>Understanding the Myth of the Lost Decade
A lot has been written with more to come about the lost decade for equity investors. While it is true that the S&P 500 lost about 10.0% and the government bond market gained 81.82% from 2000 through 2009, the performance profile is lopsided and understates larger discrepancies occurring in other asset classes.
However, before looking at the bigger picture, it is important to break down the returns of the past decade into two time periods: 2000 through 2002, and 2003 through 2009. During the first period, equities lost 37.59% while the bond market gained 35.0%. The strong performance from the government bond market was largely due to the flight to quality following the collapse of the dotcom bubble and the 9/11 terrorist attack in the US. These events forced the Federal Reserve to push the Federal Funds rate down to 1 percent.
During the following seven years, equities and government bonds gained 42.9% and 34.7% respectively. Importantly, during this period, the total return from the bond market was entirely due to interest income. Government bonds were actually down 1% in price over the same period. Conversely, the price return generated from the equity market was 24.5% over this period.
The biggest story about the lost decade is the complete dominance of emerging market equities.
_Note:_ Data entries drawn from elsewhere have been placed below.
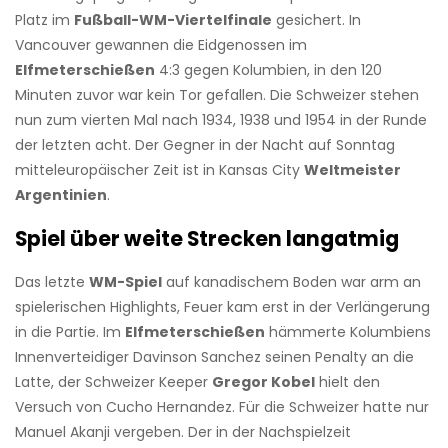
Platz im
Fußball-WM-Viertelfinale
gesichert. In
Vancouver gewannen die Eidgenossen im
Elfmeterschießen
4:3 gegen Kolumbien, in den 120
Minuten zuvor war kein Tor gefallen. Die Schweizer stehen
nun zum vierten Mal nach 1934, 1938 und 1954 in der Runde
der letzten acht. Der Gegner in der Nacht auf Sonntag
mitteleuropäischer Zeit ist in Kansas City
Weltmeister
Argentinien
.
Spiel über weite Strecken langatmig
Das letzte
WM-Spiel
auf kanadischem Boden war arm an
spielerischen Highlights, Feuer kam erst in der Verlängerung
in die Partie. Im
Elfmeterschießen
hämmerte Kolumbiens
Innenverteidiger Davinson Sanchez seinen Penalty an die
Latte, der Schweizer Keeper
Gregor Kobel
hielt den
Versuch von Cucho Hernandez. Für die Schweizer hatte nur
Manuel Akanji vergeben. Der in der Nachspielzeit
The MSCI emerging market index gained 102.4% during this past decade, a significant difference compared to the 10% loss by the S&P 500 over the same period.
The absolute outperformance of emerging market equities over domestic US equities is a continuation of the outperformance from the preceding decade, when the MSCI emerging market index gained 2,408% versus a respectable gain of 432% for the S&P 500. During the 1990s, the government bond market produced a total return of 105.3%, of which only 2.1% was earned from capital appreciation.
Over the entire 20 year period (1989 - 2009), emerging market equities produced an annualized return of 21.7% compared to just 8.1% annualized for the S&P 500. The bond market returned 6.8% annually over this same period of which a very meager 0.70% was attributed to price improvement.
Clearly a key take-away from the return data is that, over long periods of time, returns from the bond market are generally produced from the compounding of interest income rather than from price appreciation.